Paris. Text.Argentinier soll im September 2015 absichtlich verloren haben und wurde von den French Open ausgeschlossen

    Das Challenger-Turnier im kolumbianischen Baranquilla ist kein Schauplatz, auf den sich die Augen der Tenniswelt richten. Aber genau dort, in der südamerikanischen Provinz, ereignete sich vor knapp drei Jahren wohl einer der schwerwiegendsten Sündenfälle der Branche. Erst jetzt, bei den French Open in Paris, wurden Konsequenzen aus dem gezogen, was sich im September 2015 bei dem unterklassigen Wettbewerb abspielte: Ein offenbar verschobenes Match, unter Mitwirkung eines Mannes, der aktuell immerhin auf Platz 95 der Weltrangliste steht. Nicolas Kicker, ein 25 Jahre alter Argentinier, soll der Akteur gewesen sein, der die Partie absichtlich verlor, nachdem er zwischenzeitlich in Führung gelegen hatte. Nun droht ihm, nachdem ihn die Anti-Korruptionseinheit (TIU/Tennis Integrity Unit) aus dem Verkehr gezogen hat, eine lebenslange Sperre.

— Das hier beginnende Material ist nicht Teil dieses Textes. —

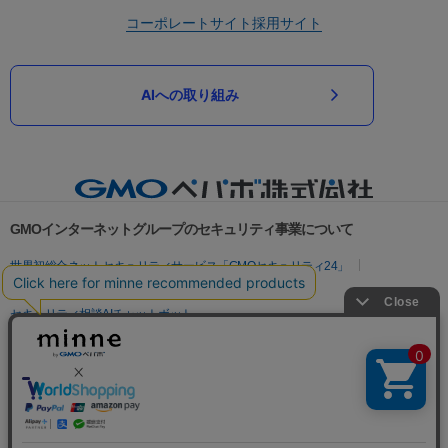
コーポレートサイト
採用サイト
AIへの取り組み
GMOインターネットグループのセキュリティ事業について
世界初総合ネットセキュリティサービス「GMOセキュリティ24」
パスワード漏洩診断
Webサイトリスク診断
セキュリティ相談AIチャットボット
実在証明・盗聴対策
サイバー攻撃対策（GMOサイバーセキュリティ byイエラエ）
サイバー攻撃対策（GMO Flatt Security）
なりすまし対策
セキュリティ事業の軌跡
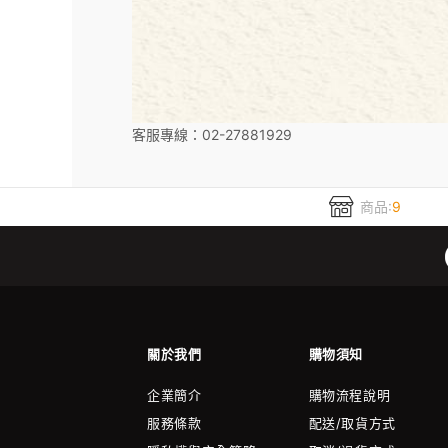
客服專線：02-27881929
商品:
9
關於我們
購物須知
企業簡介
購物流程說明
服務條款
配送/取貨方式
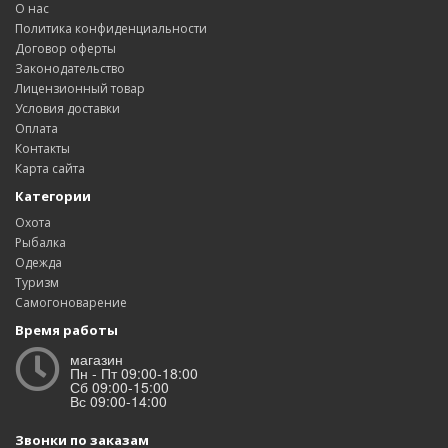
О нас
Политика конфиденциальности
Договор оферты
Законодательство
Лицензионный товар
Условия доставки
Оплата
Контакты
Карта сайта
Категории
Охота
Рыбалка
Одежда
Туризм
Самогоноварение
Время работы
магазин
Пн - Пт 09:00-18:00
Сб 09:00-15:00
Вс 09:00-14:00
Звонки по заказам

    Das Pikante an Kickers Fall ist, wie so oft im Tennis, die erhebliche Frist, die zwischen der Tat und ihrer Sanktionierung liegt. Obwohl die Partie schon unmittelbar nach dem anrüchigen Verlauf und den zweifelhaften Wettentwicklungen zum Spekulationsobjekt in sozialen Medien geriet, dauerte es bis zum März 2018, ehe in Miami eine offizielle Anhörung stattfand. Und auch nach dieser durfte Kicker erst einmal weitermachen. Er spielte daher noch sechs Turniere im Frühjahr, vertrat Argentinien im Daviscup. Erst kurz vor den French Open wurde es den Leuten von der TIU offenbar zu heiß, Kicker weiterhin im Tourzirkus mitmischen zu lassen. Kicker war da schon in Paris, befand sich bereits zum Training auf der Turnieranlage Roland Garros – ehe sein Name ruckzuck aus der Liste entfernt wurde. „Ein Urteil wird später verkündet“, teilte die TIU mit, „Nicolas Kicker darf bis dahin an keinen Turnieren mehr teilnehmen.“ Er wird es, so viel ist absehbar, auch nach dem Urteil nicht dürfen.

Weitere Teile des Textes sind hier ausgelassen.